Dashiell Hammett n’a pas laissé d’autre biographie qu’une correspondance régulière avec sa famille, quelques amis et relations littéraires, et des souvenirs chez ceux qu’il a croisés. Dans son recueil de portraits, Vladimir Pozner se souvient ainsi de sa rencontre avec l’auteur américain : « Il avait une belle tête, un regard attentif, bienveillant, facilement amusé, et, dans sa démarche et sa façon de s’habiller, une sorte de nonchalante élégance. Il habitait la campagne new-yorkaise, près d’un petit lac poissonneux où il restait des journées entières à pêcher. A l’époque – c’était pendant la guerre – il n’écrivait plus. Ses amis espéraient qu’il s’était momentanément interrompu : cela lui était déjà arrivé ». Hammett n’écrirait pourtant plus rien. Il avait garanti la postérité à son oeuvre et au genre qu’elle avait initié en seulement six années et cinq romans. Auteur à succès appelé à Hollywood pour adapter ses oeuvres, engagé volontaire pendant la Seconde Guerre mondiale (affecté en Alaska, il s’amusa beaucoup à éditer un journal d’information à destination des troupes baptisé The Adakian), flambeur invétéré, son engagement politique en faveur d’un grand nombre de causes d’extrême-gauche lui valut l’attention du FBI, puis des chasseurs de communistes. Emprisonné, ruiné par le fisc, privé de ses droits d’auteur et placé sur la liste noire, Hammett mourut dans le dénuement en 1961, à 67 ans.
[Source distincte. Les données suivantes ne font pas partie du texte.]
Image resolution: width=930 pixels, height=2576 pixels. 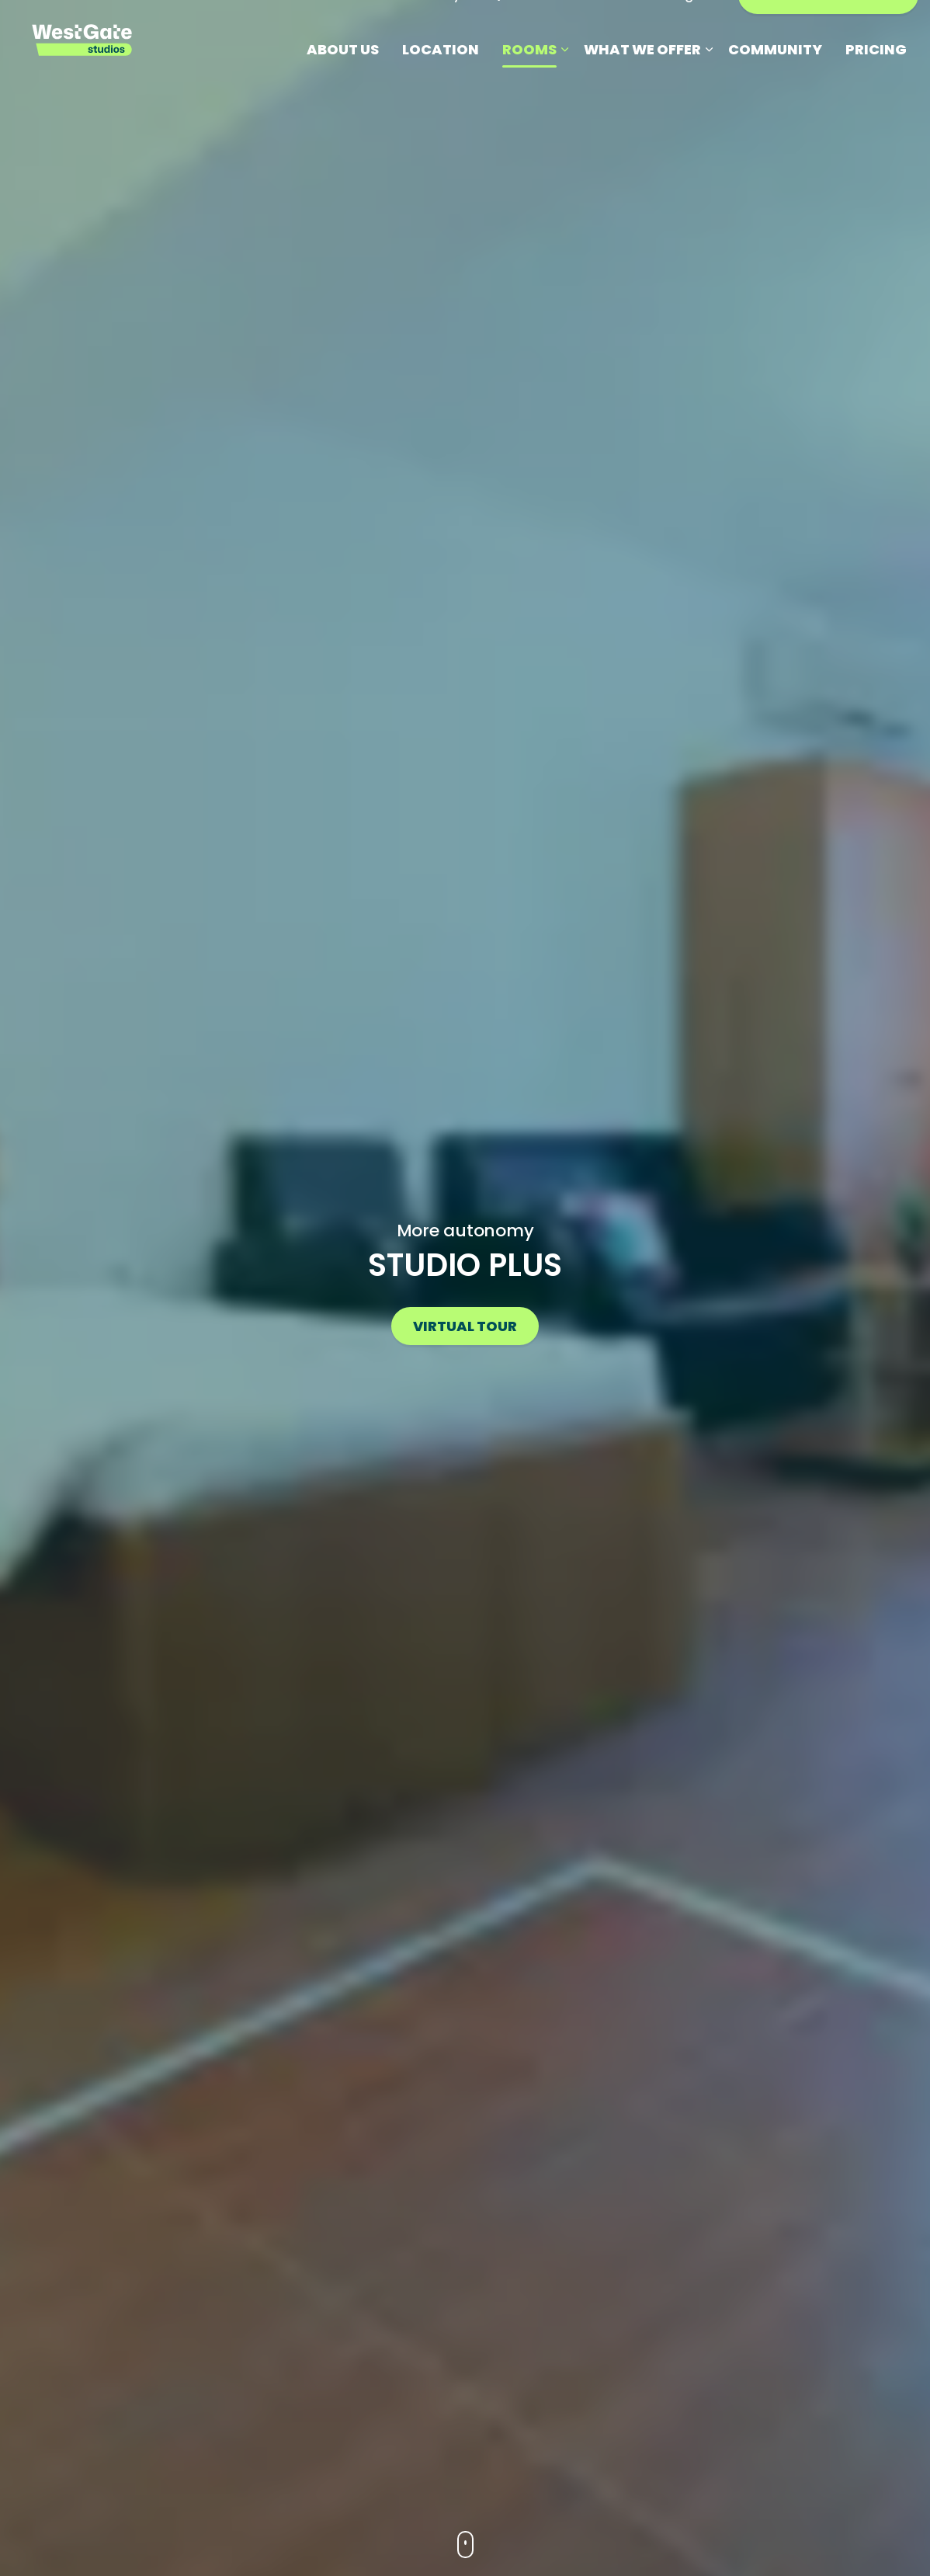 What do you see at coordinates (529, 81) in the screenshot?
I see `ROOMS` at bounding box center [529, 81].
La clé de verre, Dashiell Hammett

Dans cette oeuvre fulgurante, un titre a acquis une notoriété éminente, assurée en bonne partie par l’adaptation cinématographique qu’en donna John Huston, pour son coup d’essai derrière la caméra, en 1941, 11 ans après la première publication du roman en feuilletons dans la magazine Black Mask : Le Faucon maltais. C’est un des sommets de la littérature policière moderne, au même titre que le roman qui le suit dans la bibliographie de Hammett, La clé de verre. Richard Layman s’attarde particulièrement sur ces deux oeuvres qui sont les plus grandes réussites de Hammett, avec son roman inaugural, Moisson rouge, et qui le placent à égalité (au-dessus ?) de Fitzgerald, Hemingway, Dos Passos… Loin de la légende – plaisante – entretenue par Lilian Hellman, l’auteur dramatique qui fut la compagne et l’amie de Hammett, Layman ne garde, des frasques et de l’engagement politique de ce dernier, que ce qui permet de comprendre sa démarche littéraire et son silence par la suite, confirmant ainsi l’analyse proposée par Jean-Patrick Manchette, dans ses Chroniques : « Les écrits de Hammett et de quelques autres ont été un moment nécessaire des soupirs et des rages de la créature opprimée, moment qui est passé. Le roman noir américain, c’est-à-dire d’abord Hammett, a achevé son développement longtemps avant la mort de son fondateur. Il a porté un jugement négatif sur la littérature et l’ensemble de la société de son temps. L’affaire du temps présent n’est plus ce jugement, mais son exécution. Quiconque lit maintenant Dashiell Hammett avec un simple plaisir de distraction devrait plutôt s’épouvanter ».

Sébastien Banse

Richard Layman, L’insaisissable : la vie de Dashiell Hammett, éditions Pierre-Guillaume de Roux, Paris, 2011, 353 pages, 23,50 euros.